Question

If a, b, c are positive numbers such that $a^{\log_3 7} = 27$, $b^{\log_7 11} = 49$, $c^{\log_{11} 25} = \sqrt{11}$, then the sum of digits of $S = a^{(\log_3 7)^2} + b^{(\log_7 11)^2} + c^{(\log_{11} 25)^2}$ is:

Answer 1

19

Answer 2

The problem requires us to evaluate an expression $S$ and then find the sum of its digits. We are given three equations involving exponents and logarithms.

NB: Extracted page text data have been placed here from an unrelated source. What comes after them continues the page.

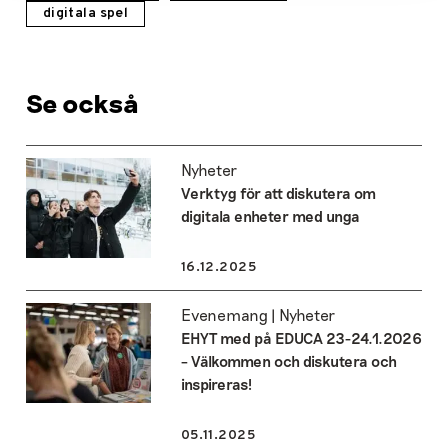
digitala spel
Se också
Nyheter
Verktyg för att diskutera om
digitala enheter med unga
16.12.2025
Evenemang | Nyheter
EHYT med på EDUCA 23-24.1.2026
– Välkommen och diskutera och
inspireras!
05.11.2025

Let's break down the calculation for each term in $S = a^{(\log_3 7)^2} + b^{(\log_7 11)^2} + c^{(\log_{11} 25)^2}$.

First Term: $a^{(\log_3 7)^2}$

Given: $a^{\log_3 7} = 27$. Let $x = \log_3 7$. Then the given equation is $a^x = 27$. The first term can be written as $a^{x^2} = (a^x)^x$. Substitute $a^x = 27$: First Term $= 27^x = 27^{\log_3 7}$. We know that $27 = 3^3$. So, First Term $= (3^3)^{\log_3 7}$ Apply the exponent rule $(p^m)^n = p^{mn}$: First Term $= 3^{3 \log_3 7}$ Apply the logarithm rule $k \log_b M = \log_b (M^k)$: First Term $= 3^{\log_3 (7^3)}$ Apply the logarithm property $b^{\log_b M} = M$: First Term $= 7^3 = 343$.

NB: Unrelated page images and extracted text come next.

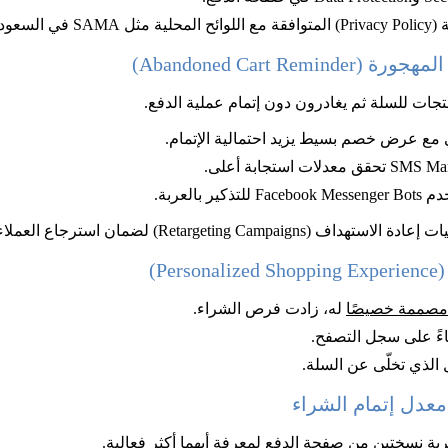
سعودية.
Abandoned Cart Re)
تجات للسلة ثم يغادرون دون إتمام عملية الدفع.
مع عرض خصم بسيط يزيد احتمالية الإتمام.
بالعربة.
داف (Retargeting Campaigns) لضمان استرجاع العملاء المحتملين.
P)
 مصممة خصيصًا
 له، زادت فرص الشراء.
ءً على سجل التصفح.
الذي تخلّى عن السلة.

Second Term: $b^{(\log_7 11)^2}$

Given: $b^{\log_7 11} = 49$. Let $y = \log_7 11$. Then the given equation is $b^y = 49$. The second term can be written as $b^{y^2} = (b^y)^y$. Substitute $b^y = 49$: Second Term $= 49^y = 49^{\log_7 11}$. We know that $49 = 7^2$. So, Second Term $= (7^2)^{\log_7 11}$ Apply the exponent rule $(p^m)^n = p^{mn}$: Second Term $= 7^{2 \log_7 11}$ Apply the logarithm rule $k \log_b M = \log_b (M^k)$: Second Term $= 7^{\log_7 (11^2)}$ Apply the logarithm property $b^{\log_b M} = M$: Second Term $= 11^2 = 121$.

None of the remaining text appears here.